Visionary Women
In this admirably researched study of women’s spirituality in 16th- and 17th-century Spain, Stephen Haliczer (Distinguished Research Professor of History at Northern Illinois University) provides a panoramic yet detailed account of women who constructed their religious identity and authority in a misogynist culture, trained from childhood through adulthood in acceptable behavior both in and out of the convent. The result is a fascinating story of how women exerted and validated their personal authority on the basis of extraordinary experiences such as visions, bilocation and stigmata, while accepting the constraints of the male-dominated society.
The claim for spiritual autonomy was abetted by the growing tendency in the Spanish church to depend on divine intervention and to turn to visionaries and prophets for advice on all kinds of problems. This widespread recourse to divine intervention and the increasing shortage of well-trained priests encouraged women to develop modes of spirituality that were uniquely theirs and that could bolster the position of a church under siege. The author’s sources are 30 biographies and autobiographies plus 15 Inquisition cases, as well as devotional and theological works and collections of nuns’ stories.
Chapters 1 through 6 examine Spanish society in the process of changing from a Latin culture dominated by men to a vernacular one, in which women strengthened the Spanish church and enhanced their own authority through such activities as establishing confraternities and devotional groups, organizing charities, catechizing and founding new religious orders. More validating for women’s authority, however, were their visions and revelations, which served to legitimate the Catholic Church against the Protestant challenge.

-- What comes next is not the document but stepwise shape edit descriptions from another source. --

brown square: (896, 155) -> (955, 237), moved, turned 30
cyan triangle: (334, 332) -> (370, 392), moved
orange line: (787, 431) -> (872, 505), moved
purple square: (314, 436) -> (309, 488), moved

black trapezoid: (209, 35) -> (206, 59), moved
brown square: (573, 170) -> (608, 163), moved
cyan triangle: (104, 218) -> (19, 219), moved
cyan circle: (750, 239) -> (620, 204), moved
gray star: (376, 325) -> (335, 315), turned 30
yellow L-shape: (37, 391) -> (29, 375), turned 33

Ensuing chapters explore the nature of the relationship of visionary women and the church, the effects of social status on women’s fortunes as visionaries and the role of the Inquisition in determining the authenticity of extraordinary experiences. Most of the women who received official approval were of a relatively high social rank. For a woman to survive with her reputation intact, she would have to support the entire structure of power in the church as well as have the backing of local officials, belong to a religious order and be on good terms with a male superior in the order. If a woman’s confessor enjoyed a reputation for learning and wisdom, she was in a good position for success as a visionary.
In Chapters 7, 8 and 9 the author traces the development of a visionary woman from childhood through adolescence and adulthood. The last of these chapters is an analysis of the ways in which nuns developed as confident leaders even though some of them feigned their visions and revelations. Other ecstatic women, such as Madre Juana de la Cruz, strengthened their power by performance. That is, they played out their ecstatic discourse in the manner of theater. In this respect these women are reminiscent of Sor Maria of Santo Domingo, whose performances in the early years of the 16th century were reviewed and written down by men in attendance.

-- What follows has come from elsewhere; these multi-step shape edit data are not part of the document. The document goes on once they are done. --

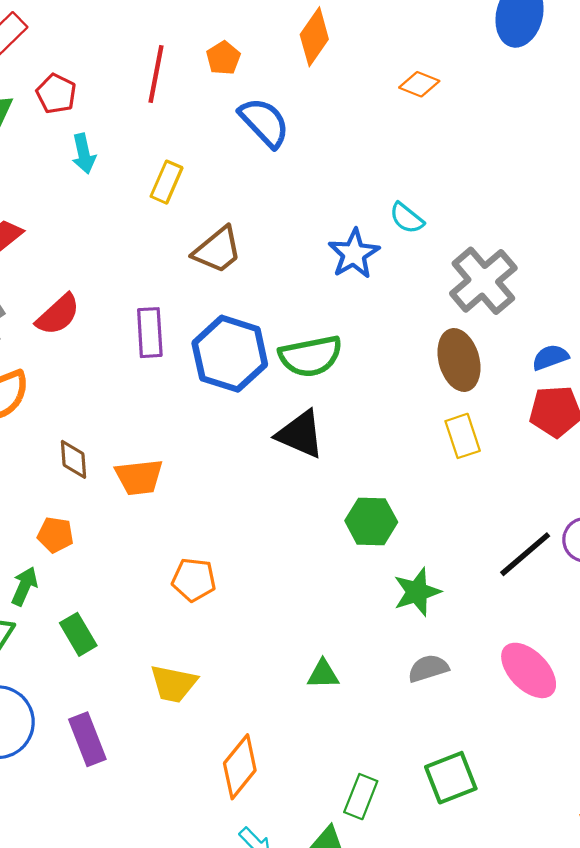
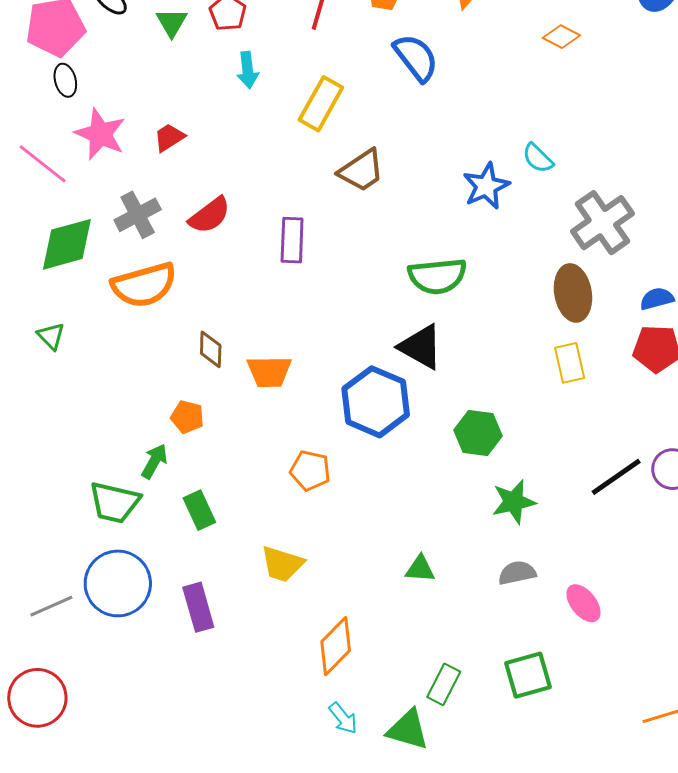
yellow rectangle: (166, 182) -> (321, 104), size x1.4
blue hexagon: (230, 354) -> (376, 402), moved
pink ellipse: (529, 670) -> (583, 603), moved, size x0.7

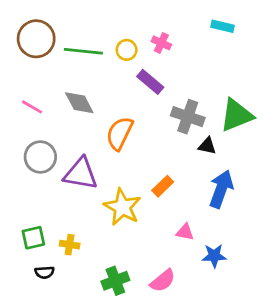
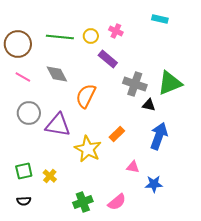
brown circle: (36, 39) -> (18, 44), moved
yellow cross: (70, 245) -> (50, 176), turned 32
black semicircle: (45, 272) -> (24, 201), moved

Chapters 10, 11 and 12 treat religious life and devotion, the play of power and impotence in nuns’ lives and the perception of sanctity. Extraordinary experiences provided Spanish women a means to transcend but not disrupt the control of the male-dominated church. In an age of religious competition, Haliczer writes, mystical transports were a sign that God still favored the devout Catholic with divine communication. If these favors were bestowed upon women in spite of their generally accepted emotional weakness, intellectual inferiority, and vulnerability to demonic manipulation, so much the better as a manifestation of God’s wonderful generosity to his faithful.
In his cogent analysis of the political, religious and societal forces that shaped religious women’s responses to a changing world, Haliczer’s study is a font of information, scrupulously researched and carefully analyzed. The use of the terms mystical and mystic, however, is misleading as applied to women who experienced all sorts of extraordinary events, none of which, in themselves, justify the term mystic. The vocabulary of mystical theology warrants careful qualification before being applied to subjects who were visionaries, yes, but not mystical lovers in the sense developed through centuries of mystical theology and given incomparable expression by the 16th-century poet and theologian St. John of the Cross.
This article also appeared in print, under the headline “Visionary Women,” in the September 1, 2003, issue.